"And in all of nature, in trees for instance, I see expression and a soul, as it were." Van Gogh
“Rave music doesn’t so much abolish ‘soul’ as disperse it across the entire field of sound.” Simon Reynolds
Is there anyone in this world? Consider the options: you could be somewhere densely populated, surrounded by a cacophony of voices; you could be somewhere intimate, alone with a single person; or you could be in a world that’s deserted or uncharted. Sometimes the third possibility is the most exciting.
That belief won’t make sense to all listeners. Some will be lost without the overt auditory presence of another human (conveyed via singing, breathing, studio chatter, etc.) and decry music that inhabits this region of affect as soulless, devoid of feeling or meaning.
But listening to music as diegesis reveals the wrongness of that assumption. Just as in visual art, where skies, oceans (or Bob Ross’ “happy trees”) are imbued with emotional qualities, so too can soundscapes that offer little to no overt signs of human life take on expressive resonances. The performer is no longer the only one who can speak to us; nature, machines, data streams—in music all of these and more can sing songs of their own. This music does not reject everyday emotions so much as venture beyond them.

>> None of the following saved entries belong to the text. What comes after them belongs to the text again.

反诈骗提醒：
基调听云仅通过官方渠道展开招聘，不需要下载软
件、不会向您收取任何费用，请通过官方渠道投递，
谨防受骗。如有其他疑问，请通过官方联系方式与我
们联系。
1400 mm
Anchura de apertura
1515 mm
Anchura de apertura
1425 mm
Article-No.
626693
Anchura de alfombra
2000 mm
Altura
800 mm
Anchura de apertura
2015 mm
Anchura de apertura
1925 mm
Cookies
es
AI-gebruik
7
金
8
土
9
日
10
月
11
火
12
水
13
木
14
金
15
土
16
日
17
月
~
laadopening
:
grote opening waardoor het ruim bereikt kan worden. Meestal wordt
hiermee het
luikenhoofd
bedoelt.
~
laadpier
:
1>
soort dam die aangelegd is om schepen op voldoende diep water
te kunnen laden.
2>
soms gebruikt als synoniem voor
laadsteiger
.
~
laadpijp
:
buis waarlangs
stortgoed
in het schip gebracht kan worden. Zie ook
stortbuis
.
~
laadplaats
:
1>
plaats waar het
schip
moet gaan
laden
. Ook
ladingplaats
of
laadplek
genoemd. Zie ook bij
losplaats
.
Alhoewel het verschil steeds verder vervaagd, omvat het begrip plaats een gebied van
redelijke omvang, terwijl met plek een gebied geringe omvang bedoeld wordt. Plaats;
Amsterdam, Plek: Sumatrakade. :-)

You can encounter ghosts in these worlds. Peripheral mirages of human presence creep in when you least expect them. Too fleeting and distant to satisfy listeners who long for music to come from a clear, corporeal “speaker”, these presences can nevertheless have a haunting beauty. They imbue your surroundings with a sense of buried mystery—a sense that you’re at a boundary between one world and another.

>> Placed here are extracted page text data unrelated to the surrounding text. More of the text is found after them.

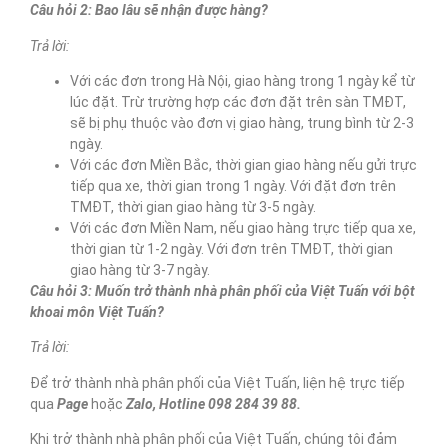
Câu hỏi 2: Bao lâu sẽ nhận được hàng?
Trả lời:
Với các đơn trong Hà Nội, giao hàng trong 1 ngày kể từ
lúc đặt. Trừ trường hợp các đơn đặt trên sàn TMĐT,
sẽ bị phụ thuộc vào đơn vị giao hàng, trung bình từ 2-3
ngày.
Với các đơn Miền Bắc, thời gian giao hàng nếu gửi trực
tiếp qua xe, thời gian trong 1 ngày. Với đặt đơn trên
TMĐT, thời gian giao hàng từ 3-5 ngày.
Với các đơn Miền Nam, nếu giao hàng trực tiếp qua xe,
thời gian từ 1-2 ngày. Với đơn trên TMĐT, thời gian
giao hàng từ 3-7 ngày.
Câu hỏi 3: Muốn trở thành nhà phân phối của Việt Tuấn với bột
khoai môn Việt Tuấn?
Trả lời:
Để trở thành nhà phân phối của Việt Tuấn, liện hệ trực tiếp
qua
Page
hoặc
Zalo, Hotline 098 284 39 88.
Khi trở thành nhà phân phối của Việt Tuấn, chúng tôi đảm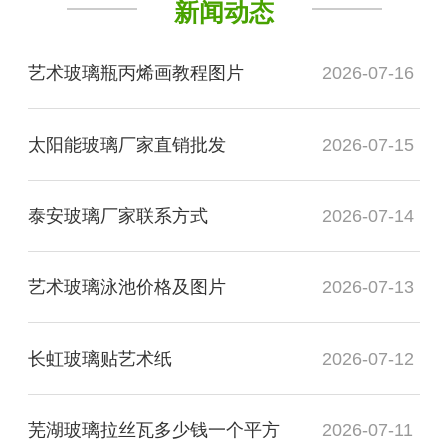
新闻动态
艺术玻璃瓶丙烯画教程图片
2026-07-16
太阳能玻璃厂家直销批发
2026-07-15
泰安玻璃厂家联系方式
2026-07-14
艺术玻璃泳池价格及图片
2026-07-13
长虹玻璃贴艺术纸
2026-07-12
芜湖玻璃拉丝瓦多少钱一个平方
2026-07-11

No genre contains more zones without people than the sleepy countrysides of ambient. When Brian Eno coined the term, he was referring to music that could function as ambience. But, looking back on decades of music assigned the label, has the salient quality of ambient music in general really been that it’s “as ignorable as it is interesting”? Arguably, no. Selected Ambient Works Volume II remains the masterpiece of the genre, yet it’s difficult to ignore when used as background noise. A friend described the album with my favorite adjective, “unsettling”, within about two seconds of hearing it in such a context. (Yet music from the old master of dramaturgy and pathos, Beethoven, seems to be quite easy to tune out for most people.) Rather, what makes ambient so interesting is its use of ambience as subject matter: the musical equivalent of landscape painting. Its slow-moving pads and sparingly placed real-world sounds evoke the mysterious quietude of dream environments. In a way, Eno himself embraced this reinterpretation of the term’s meaning with the place-themed Ambient 4: On Land, his best work. The more we treat ambient as immersive close-listening music—rather than like an automatic Philip K. Dick-style mood-altering machine—the more beautiful it becomes.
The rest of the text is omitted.